FINALLY A CHAPTER 39.

"Alright, here we go, one...two...three!" shouted the young boy, probably about twelve years old. Just as lunch was ending the man, He-Who-Must-Not-Be-Named, came and rounded up thirty-some students, including himself, and locked them in...where, they weren't exactly sure. The last thing they knew before blacking out was unmeasurable pain, and a high, excited voice yell, "Crucio!"

Gregory tried to hustle up his fellow classmates, but most were unable to think clearly, let alone listen to someone so many years younger than themselves. "Please!" Gregory yelled again, louder and shaking some shoulders. "We can't stop now!"

"Why should we bother?" a girl, Benette from Hufflepuff, whispered darkly. "There's no point. We're already dead."

"No. We're. Not!" Gregory cried. "I'm not going to let it happen to m-"

"'To me'? What makes you so blasted special?" another boy, roughly sixteen, demanded. "Are you a pureblood?"

Gregory bit his lip. Yes, that's what he really meant, but he wanted to live, and the others too. "Yes, but I'm here just as you are, so why don't we-"

"You little jerk! You just want to save your own hide!" another girl shouted, about Gregory's age. "As if we aren't scared enough!"

Gregory stretched out his hand in the darkness towards this last voice, gripping an arm. "Is that why you think I'm trying to get all of us out?

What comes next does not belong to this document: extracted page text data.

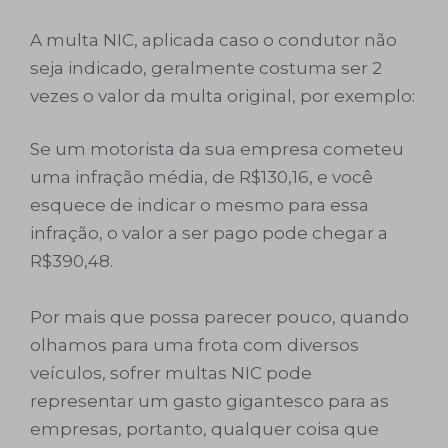
A multa NIC, aplicada caso o condutor não
seja indicado, geralmente costuma ser 2
vezes o valor da multa original, por exemplo:
Se um motorista da sua empresa cometeu
uma infração média, de R$130,16, e você
esquece de indicar o mesmo para essa
infração, o valor a ser pago pode chegar a
R$390,48.
Por mais que possa parecer pouco, quando
olhamos para uma frota com diversos
veículos, sofrer multas NIC pode
representar um gasto gigantesco para as
empresas, portanto, qualquer coisa que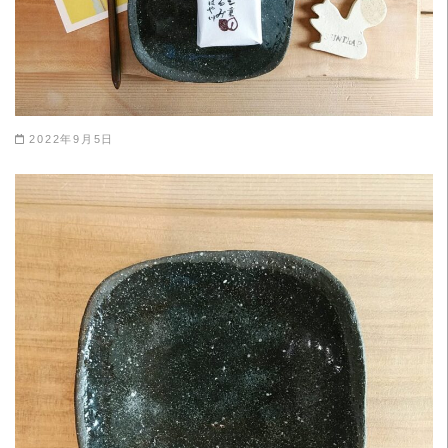
2022年9月5日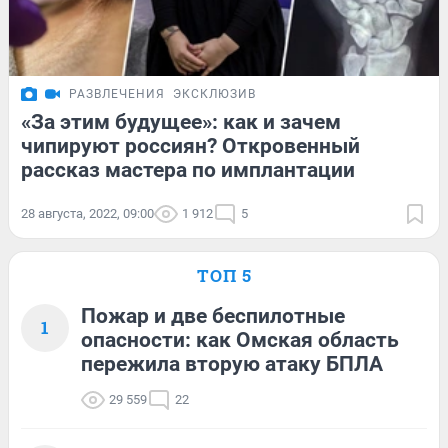
РАЗВЛЕЧЕНИЯ
ЭКСКЛЮЗИВ
«За этим будущее»: как и зачем
чипируют россиян? Откровенный
рассказ мастера по имплантации
28 августа, 2022, 09:00
1 912
5
ТОП 5
Пожар и две беспилотные
1
опасности: как Омская область
пережила вторую атаку БПЛА
29 559
22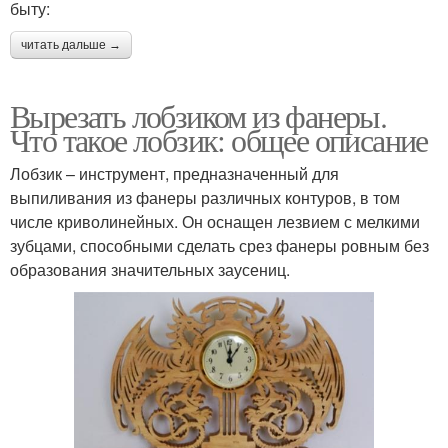
быту:
читать дальше →
Вырезать лобзиком из фанеры.
Что такое лобзик: общее описание
Лобзик – инструмент, предназначенный для
выпиливания из фанеры различных контуров, в том
числе криволинейных. Он оснащен лезвием с мелкими
зубцами, способными сделать срез фанеры ровным без
образования значительных заусениц.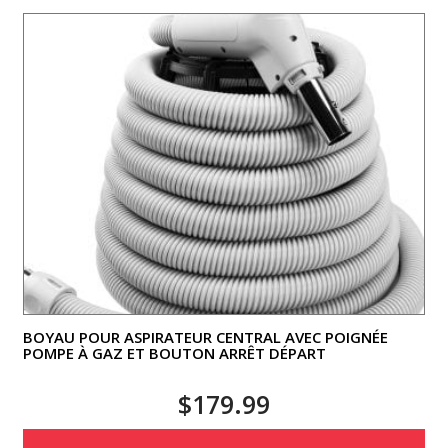
BOYAU POUR ASPIRATEUR CENTRAL AVEC POIGNÉE
POMPE À GAZ ET BOUTON ARRÊT DÉPART
$
179.99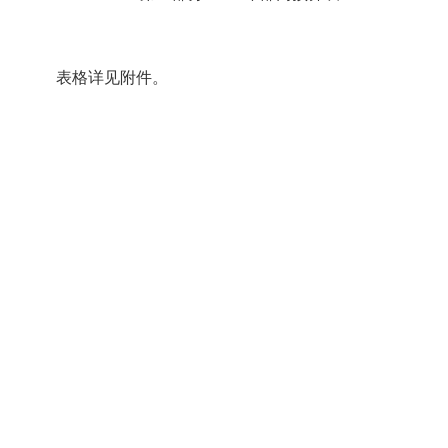
表格详见附件。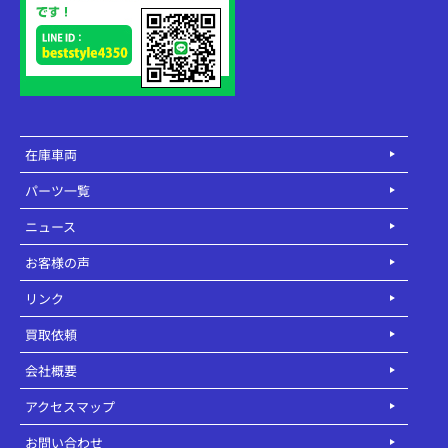
在庫車両
パーツ一覧
ニュース
お客様の声
リンク
買取依頼
会社概要
アクセスマップ
お問い合わせ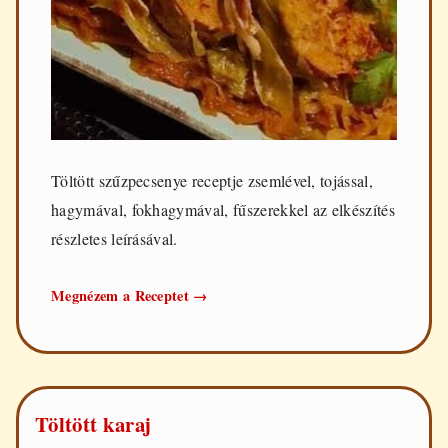
Töltött szűzpecsenye receptje zsemlével, tojással,
hagymával, fokhagymával, fűszerekkel az elkészítés
részletes leírásával.
Töltött
Megnézem a Receptet
→
szűzpecsenye
Töltött karaj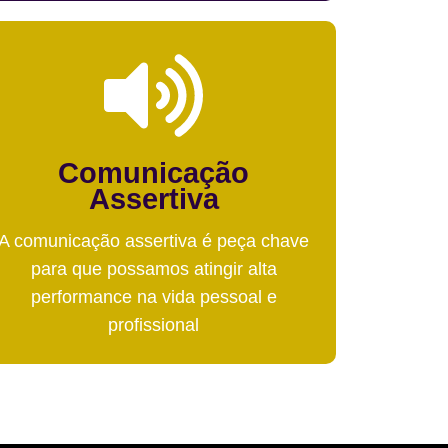
Comunicação
Assertiva
A comunicação assertiva é peça chave
para que possamos atingir alta
performance na vida pessoal e
profissional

No, we should all get out! All of us!" He resumed his spot beside the door. "Ready?"

The rest of the students shuffled their feet to the door, ready to push.

"Good. One...two..."

The door swung open, towards the kids and knocking them on their feet. A man stood ready, his ginger hair resumbling a firey halo around his head. "It's a pull, not a push door. Now, follow me," he commanded, his wand at the ready.


"Where do we go first?" McGonagall ordered.

"You, Harry, Ron, Hermione, and Ginny head that way," Mad-Eye gruffly pointed to the left, where the screaming was mainly coming from, "Me, Kingsley, and Neville will head that way. Go."

Everyone looked at each other for a split second before moving. Who knows, it might be the last chance to do so.


Slowly the children followed the man with red hair, only able to identify him as the Devil. Who else would do this?

The man would glance back at them, sometimes with an angry look, other times with a sad look. Suddenly he spun around, right before a door, and told them, "I'm so sorry."

Suddenly he wasn't the Devil. No, this man was working for the Devil.